Updated

News Corp. (NWS), the media conglomerate controlled by Rupert Murdoch, has reached a settlement with a group of shareholders who sued the company over its handling of a "poison pill" anti-takeover defense.

Lawyers for the shareholders said Thursday that News Corp., in a reversal, told them it would put the poison pill to a vote at its annual shareholder meeting in October. The company had previously said its board had been within its rights to change its mind about the requirement of a vote to extend the provision.

News Corp. is the parent company of the Fox News Channel, which operates FOXNews.com.

The tentative settlement was reached the day before Murdoch was scheduled to be deposed in the case and less than three weeks before a Delaware Chancery Court judge was to begin hearing arguments over the company's decision to renege on a pledge to seek shareholder approval before extending the takeover defense plan.
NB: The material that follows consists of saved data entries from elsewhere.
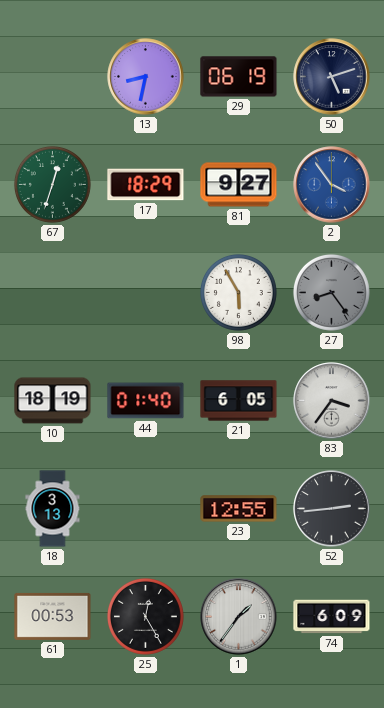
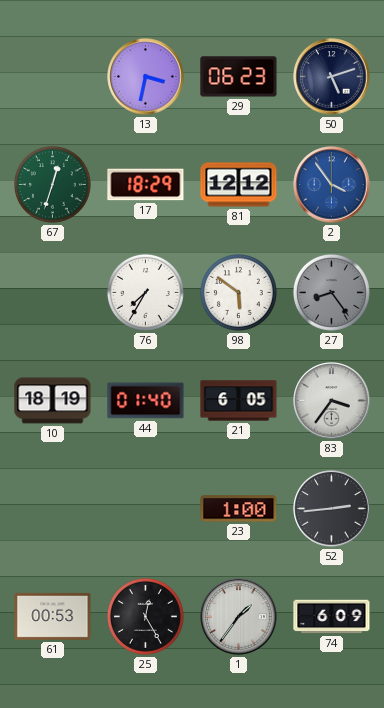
13: 8:32 -> 3:32
29: 06:19 -> 06:23
81: 9:27 -> 12:12
76: none -> 7:35
98: 5:55 -> 5:51
18: 3:13 -> none
23: 12:55 -> 1:00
"This is a great victory for shareholder rights," Stuart Grant, an attorney representing the shareholder group, said in a statement.
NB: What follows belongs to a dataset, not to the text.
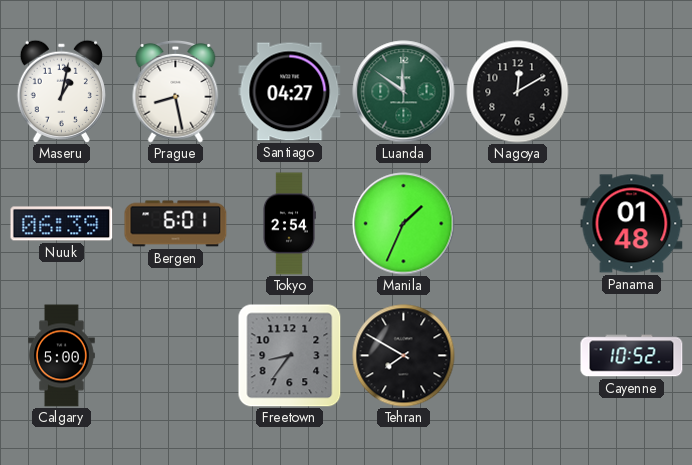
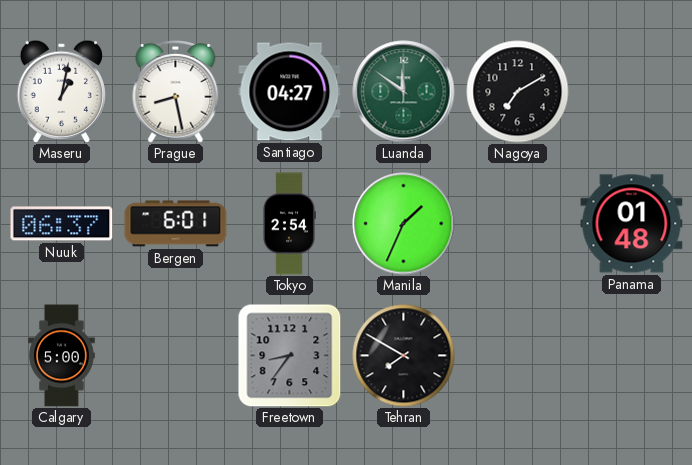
Nagoya: 12:10 -> 7:10
Nuuk: 06:39 -> 06:37
Cayenne: 10:52 -> none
News Corp. spokesman Andrew Butcher declined to comment.

The company, which owns the Fox TV network, Fox News Channel, the New York Post and newspapers in England and Australia, put the anti-takeover provision in place in 2004 after Liberty Media Corp., a Colorado-based company controlled by media investor John Malone, suddenly built up an 18 percent stake in News Corp.'s voting stock.

That move came as a surprise to Murdoch and posed a potential threat to his family's control of the sprawling media empire. Murdoch's family owns about 30 percent of the company's voting shares.
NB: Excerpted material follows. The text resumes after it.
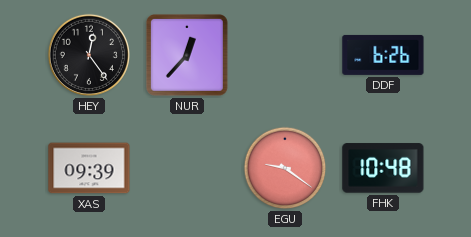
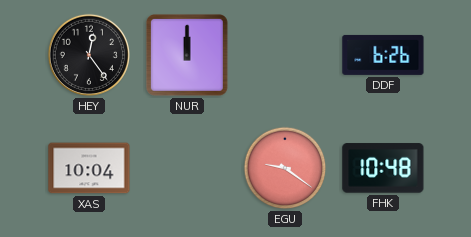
NUR: 12:37 -> 12:00
XAS: 09:39 -> 10:04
Shareholder advocates criticized News Corp. after it extended the poison pill provision without a shareholder vote even though it had earlier said that it wouldn't do so.

The poison pill defense would help the Murdochs to fend off any attack from Malone by allowing Murdoch and other shareholders to acquire shares at a deep discount should Malone move to increase his stake. That would drive up the price of a takeover.

As part of its settlement, News Corp. agreed to make a special proposal at its next annual meeting allowing shareholders to vote on whether to extend the poison pill for two more years. It would also allow the company to extend the pill for an additional year, until October 2009, but only if necessary to address concerns over potential maneuvers by Malone's Liberty Media.

The institutional shareholders suing News Corp. included pension funds in the United Kingdom, Australia and the Netherlands, as well as two U.S. retirement funds, the Connecticut Retirement Plans and Trust Funds as well as a retirement fund for police and firefighters in Clinton, Mich.

Final resolution of the case is subject to approval by Chancellor William Chandler III. Chandler was out of town Thursday, but his office said the trial, which was scheduled to begin April 24, has been taken off his calendar.

News Corp.'s B shares rose 13 cents to close at $18.03 on the New York Stock Exchange.